The result should be all the records, exact and complete, without a single picture.

** RECORD EXTRACTS follows **

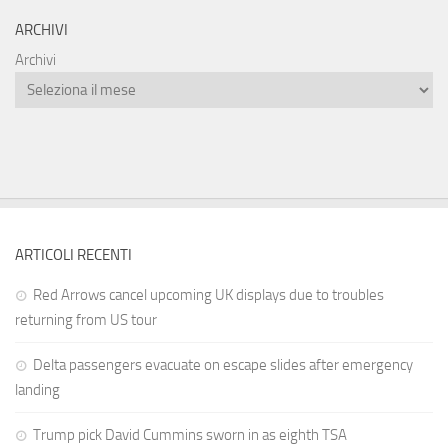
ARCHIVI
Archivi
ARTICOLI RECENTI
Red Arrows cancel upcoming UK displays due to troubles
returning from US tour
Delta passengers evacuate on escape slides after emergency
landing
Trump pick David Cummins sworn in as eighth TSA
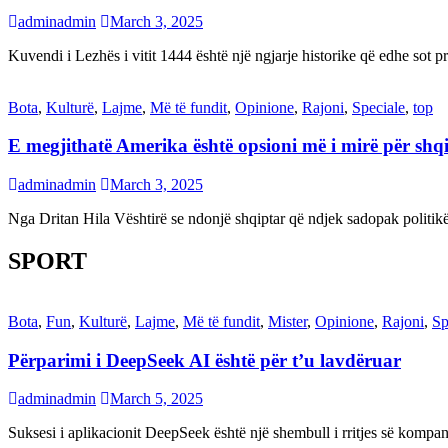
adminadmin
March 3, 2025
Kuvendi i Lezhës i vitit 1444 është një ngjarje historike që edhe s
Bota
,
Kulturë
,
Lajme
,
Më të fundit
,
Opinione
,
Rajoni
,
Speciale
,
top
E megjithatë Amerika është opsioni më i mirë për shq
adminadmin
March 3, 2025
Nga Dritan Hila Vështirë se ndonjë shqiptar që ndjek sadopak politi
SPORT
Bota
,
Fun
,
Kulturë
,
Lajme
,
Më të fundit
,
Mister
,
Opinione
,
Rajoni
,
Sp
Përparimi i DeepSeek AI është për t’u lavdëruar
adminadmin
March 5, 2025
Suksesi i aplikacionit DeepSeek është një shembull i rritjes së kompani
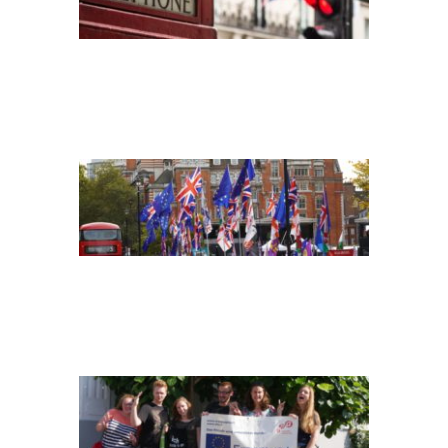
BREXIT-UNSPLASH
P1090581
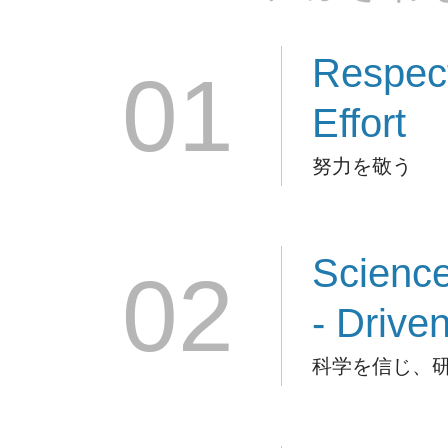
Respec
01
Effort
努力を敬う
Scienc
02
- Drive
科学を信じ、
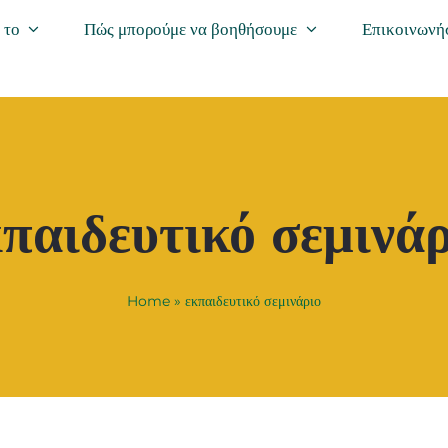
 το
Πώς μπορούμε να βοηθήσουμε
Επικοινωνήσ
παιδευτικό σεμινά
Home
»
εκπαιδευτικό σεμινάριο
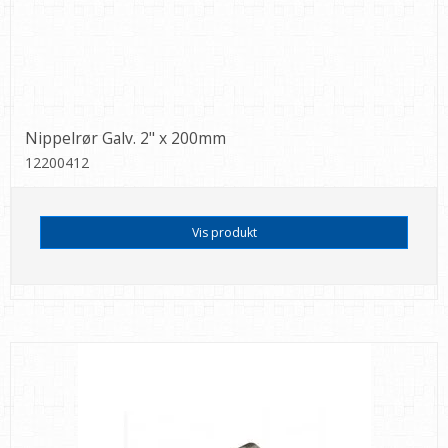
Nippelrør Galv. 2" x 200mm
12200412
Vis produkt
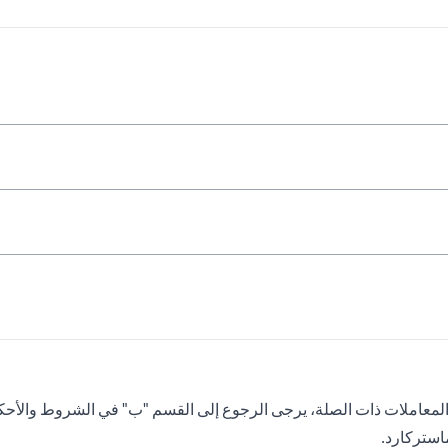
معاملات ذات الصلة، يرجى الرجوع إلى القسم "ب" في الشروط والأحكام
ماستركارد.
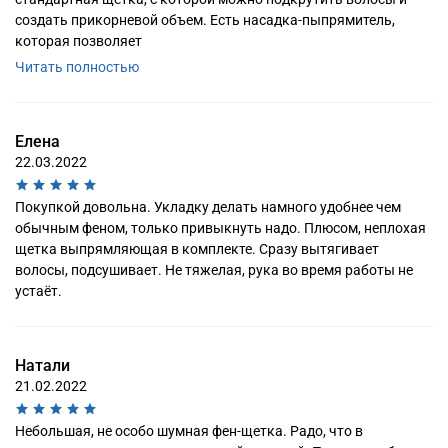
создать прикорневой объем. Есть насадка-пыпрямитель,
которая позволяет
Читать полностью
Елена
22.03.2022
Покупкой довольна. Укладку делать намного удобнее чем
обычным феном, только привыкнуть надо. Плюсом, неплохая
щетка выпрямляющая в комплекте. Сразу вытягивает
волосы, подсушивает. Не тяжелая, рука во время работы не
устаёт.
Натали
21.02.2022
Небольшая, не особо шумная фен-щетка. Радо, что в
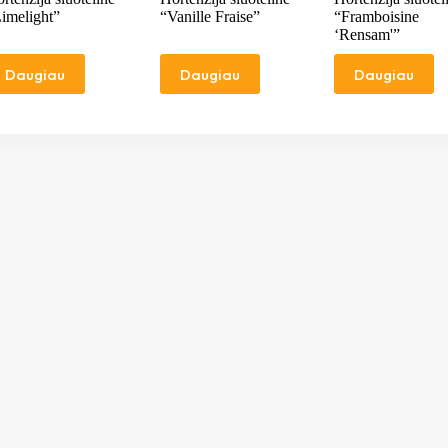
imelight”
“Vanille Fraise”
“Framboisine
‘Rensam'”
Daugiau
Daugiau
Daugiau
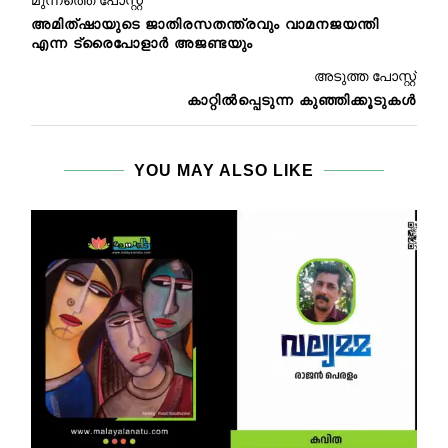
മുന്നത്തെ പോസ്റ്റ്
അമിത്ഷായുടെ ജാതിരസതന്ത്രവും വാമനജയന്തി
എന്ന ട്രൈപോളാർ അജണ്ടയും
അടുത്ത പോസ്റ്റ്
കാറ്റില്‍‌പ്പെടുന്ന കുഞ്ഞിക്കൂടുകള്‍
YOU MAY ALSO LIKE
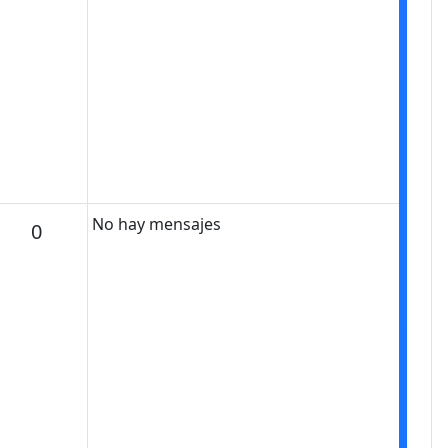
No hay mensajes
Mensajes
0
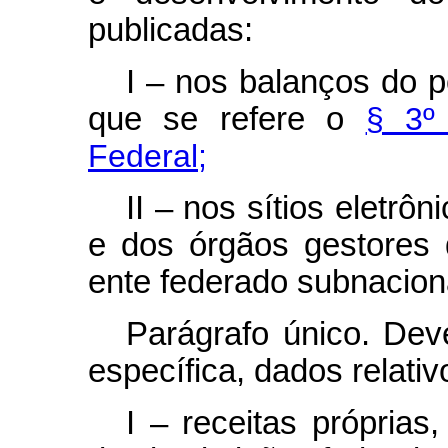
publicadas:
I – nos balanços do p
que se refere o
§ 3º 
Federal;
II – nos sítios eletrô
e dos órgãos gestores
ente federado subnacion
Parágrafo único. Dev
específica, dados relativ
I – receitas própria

** End of RECORD EXTRACTS **

**TASK OUTPUT:**
ARCHIVI
Archivi
ARTICOLI RECENTI
Red Arrows cancel upcoming UK displays due to troubles
returning from US tour
Delta passengers evacuate on escape slides after emergency
landing
Trump pick David Cummins sworn in as eighth TSA
adminadmin
March 3, 2025
Kuvendi i Lezhës i vitit 1444 është një ngjarje historike që edhe s
Bota
,
Kulturë
,
Lajme
,
Më të fundit
,
Opinione
,
Rajoni
,
Speciale
,
top
E megjithatë Amerika është opsioni më i mirë për shq
adminadmin
March 3, 2025
Nga Dritan Hila Vështirë se ndonjë shqiptar që ndjek sadopak politi
SPORT
Bota
,
Fun
,
Kulturë
,
Lajme
,
Më të fundit
,
Mister
,
Opinione
,
Rajoni
,
Sp
Përparimi i DeepSeek AI është për t’u lavdëruar
adminadmin
March 5, 2025
Suksesi i aplikacionit DeepSeek është një shembull i rritjes së kompani
BREXIT-UNSPLASH
P1090581
Respec
01
Effort
努力を敬う
Scienc
02
- Drive
科学を信じ、
 το
Πώς μπορούμε να βοηθήσουμε
Επικοινωνήσ
παιδευτικό σεμινά
Home
»
εκπαιδευτικό σεμινάριο
Nippelrør Galv. 2" x 200mm
12200412
Vis produkt
معاملات ذات الصلة، يرجى الرجوع إلى القسم "ب" في الشروط والأحكام
ماستركارد.
создать прикорневой объем. Есть насадка-пыпрямитель,
которая позволяет
Читать полностью
Елена
22.03.2022
Покупкой довольна. Укладку делать намного удобнее чем
обычным феном, только привыкнуть надо. Плюсом, неплохая
щетка выпрямляющая в комплекте. Сразу вытягивает
волосы, подсушивает. Не тяжелая, рука во время работы не
устаёт.
Натали
21.02.2022
Небольшая, не особо шумная фен-щетка. Радо, что в
imelight”
“Vanille Fraise”
“Framboisine
‘Rensam'”
Daugiau
Daugiau
Daugiau
മുന്നത്തെ പോസ്റ്റ്
അമിത്ഷായുടെ ജാതിരസതന്ത്രവും വാമനജയന്തി
എന്ന ട്രൈപോളാർ അജണ്ടയും
അടുത്ത പോസ്റ്റ്
കാറ്റില്‍‌പ്പെടുന്ന കുഞ്ഞിക്കൂടുകള്‍
YOU MAY ALSO LIKE
No hay mensajes
Mensajes
0
publicadas:
I – nos balanços do p
que se refere o
§ 3º 
Federal;
II – nos sítios eletrô
e dos órgãos gestores
ente federado subnacion
Parágrafo único. Dev
específica, dados relativ
I – receitas própria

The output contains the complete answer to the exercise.